Labeling and annotation platforms may not get as much attention as flashy new generative AI models. But they're essential: the data that many models train on must be labeled, otherwise the models will not be able to interpret that data during the training process.
Annotation is a massive task, with the large, sophisticated datasets in use requiring thousands or even millions of annotations. To ease that burden, Eric Landau and Ulrik Hansen founded Encord, which they call a “data development” platform for businesses to manage and prepare data for AI models.
Now the company has raised another $30 million in a Series C round led by Next47, bringing Encord's total funding to $50 million, and the new funding will be used to double the size of Encord's product, engineering and AI research teams over the next six months and to expand the company's San Francisco office, Landau told TechCrunch.
“We plan to grow our headcount from 70 to 100 by the end of the year,” he added. “We're currently headquartered in London and San Francisco, with team members across the world.”
Landau conducted particle physics research and began working in big data systems as an undergraduate at Stanford University, while Hensen worked in global markets at JP Morgan, dealing in emerging market derivatives.
Hensen says the seed of the idea for Encode was born while he was working on a data-intensive AI project during his Masters in Computer Science at Imperial College London. Frustrated by the time it took to curate and label data, he met with Landau, whom he'd met in London's entrepreneurial scene, to discuss how they could solve data problems together.
Image credit: Encord
“Combining Hensen's software development expertise with my insights from quantitative research to automate data development, we launched the first iteration of our Encord product at Y Combinator in the spring of 2021,” Landau told TechCrunch. “The Encord platform gives companies the tools to prepare their data for AI and evaluate how effectively that data supports their models.”
Encord is one of many vendors vying for the contract, with the data annotation and labeling market predicted to grow to $3.6 billion by 2027. Besides Scale AI, which is at the center of the conversation, other startups include Datasaur, which can automatically create models from a set of labels, Heartex, which is building an open source data labeling platform, and Dataloop, a data annotation tool provider.

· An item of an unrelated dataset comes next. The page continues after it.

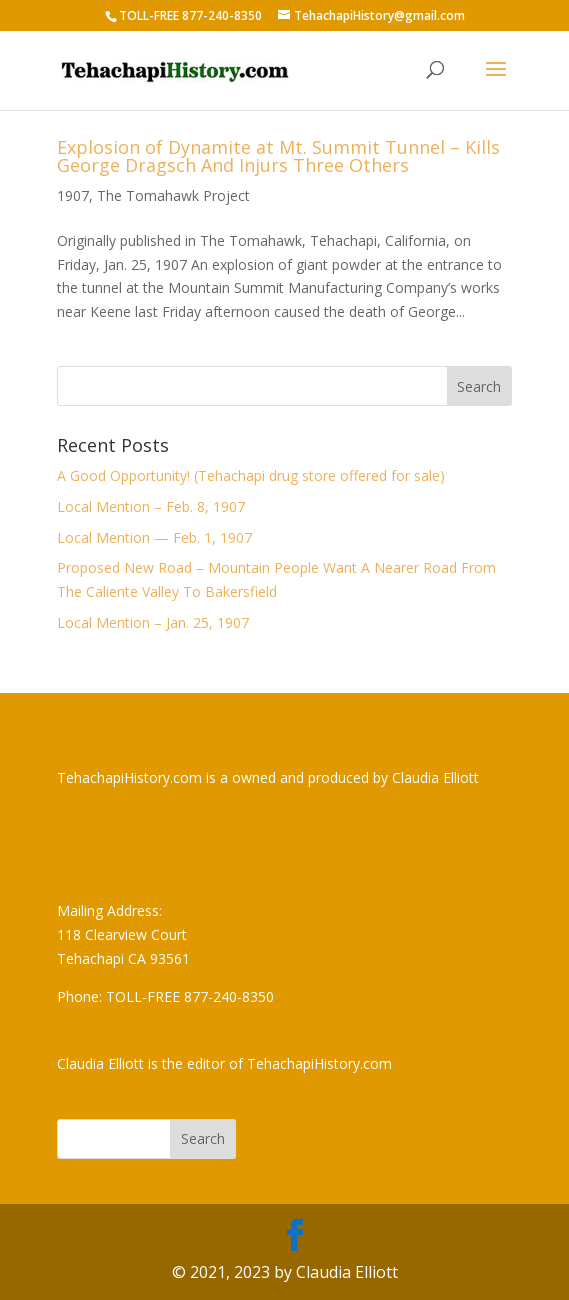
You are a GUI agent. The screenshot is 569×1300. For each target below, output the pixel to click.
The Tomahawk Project (173, 195)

Landau says what sets Encord apart is the versatility of its platform.
Encord allows teams to explore and visualize data sets (including image, video, and audio data sets) from private and public cloud storage, and compare the performance of different models trained on the same sets. The platform detects accuracy issues with the model and suggests additional training data to help fix those issues.
“Unlike piecemeal solutions that only address certain parts of the data stack, Encord enables companies to consolidate all their data workflows into one platform,” Landau said. “This consolidation gives companies traceability and sheds light into the often opaque 'black box' of AI, helping them understand why their models make certain decisions.”
Image credit: Encord
Encode's strategy seems to be working so far: The company counts 120 customers, including Philips, the buzzy AI startup Synthesia, and healthcare providers Cedars-Sinai and Northwell Health, as well as undisclosed contracts with military and government agencies. Landau claims that Encode quadrupled its revenue last year and could be cash-flow positive by 2025 if it doesn't continue to grow its headcount.
“We are seeing the opposite of an economic slowdown,” Landau said, “that said, we are cognizant of broader market conditions and are taking a conservative approach to capital allocation.”
Other participants in the new funding round included Y Combinator, CRV and Crane Venture Partners.